We report for the first time that arginine deprivation strongly impairs motility, migration and invasiveness as well as hetero- and homotypic adhesion of human glioblastoma cell lines. We showed that these effects were associated with changes in the actin cytoskeleton organization that could result from depletion of β-actin arginylation. The observed phenomena were arginine-specific as deprivation for lysine, also a positively charged essential amino acid, caused significantly milder effects. Lysine deprivation was chosen as an experimental control to discern between the general effects of a single essential amino acid starvation and those specific only for arginine deprivation.

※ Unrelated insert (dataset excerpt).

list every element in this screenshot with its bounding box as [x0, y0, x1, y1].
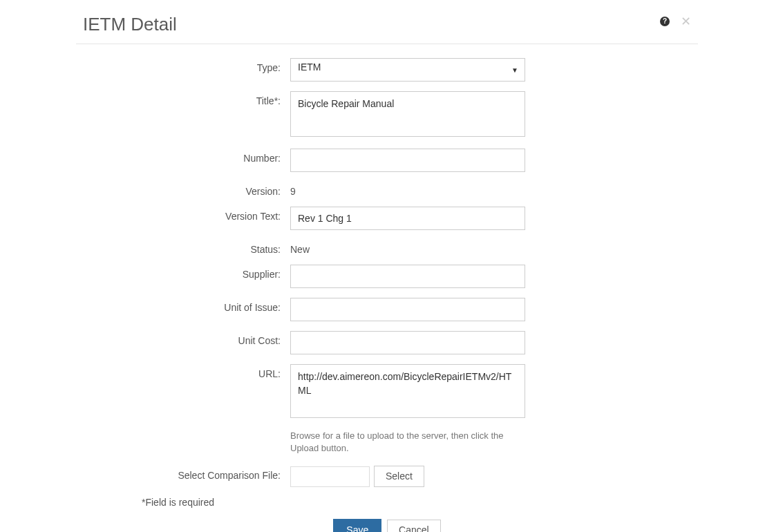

Although starvation for arginine abrogated cell growth, decreased in a time-dependent manner cell viability and altered cytoskeletal organization; these effects were reversed upon restoring optimal growth conditions by arginine re-supplementation. Therefore, being relatively resistant to arginine deprivation, three glioblastoma cell lines served in our hands as useful and informative models for elucidating and dissecting possible specific effects of arginine withdrawal relevant to metastatic potential of malignant cells. Importantly, we did not observe any evident effect of arginine or lysine starvation on primary rat glia cell morphology, migration and microfilament organization.

Impairment of migration and adhesion is predominantly due to aberrations in actin cytoskeleton organization (Pollard and Cooper 2009). Using several independent techniques, we demonstrated that changes observed in glioblastoma cell morphology and behavior under arginine deprivation were associated with actin cytoskeleton remodeling but not with overall actin level. Also, we showed that arginine deprivation-evoked decrease in filament content concerned β-actin but not γ-actin isoform, and demonstrated that arginine deprivation diminished the extent of β-actin arginylation, a posttranslational modification mediated by arginyltransferase (Ate1). Arginylation of this actin isoform was already shown to be crucial for cell migration and cardiomyocyte contractility (Terman and Kashina 2013; Saha et al. 2012; Kurosaka et al. 2012). It is plausible that arginylation of other cytoskeletal proteins could be also affected in -Arg cells since as it was previously reported numerous actin-binding proteins, including talin had been found to be arginylated (Saha et al. 2010; Wong et al. 2007; Zhang et al. 2012). Thus it is possible that the observed defects in adhesive structure formation could be also related to arginylation of talin and/or other protein(s) involved in adhesion complex formation and cell–cell interactions (Wong et al. 2007; Zhang et al. 2012).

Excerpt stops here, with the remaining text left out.